Work order
Verbatim output of the lines below is required, with the images omitted.

Dataset section

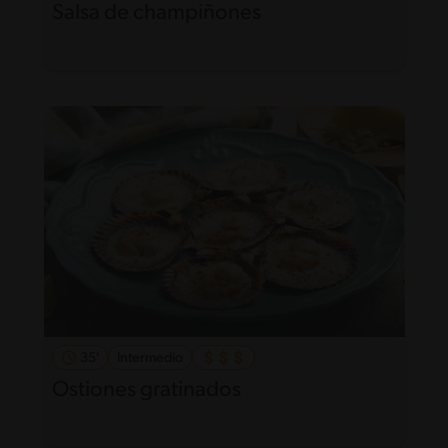
Salsa de champiñones
35'
Intermedio
Ostiones gratinados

Written response
Salsa de champiñones
35'
Intermedio
Ostiones gratinados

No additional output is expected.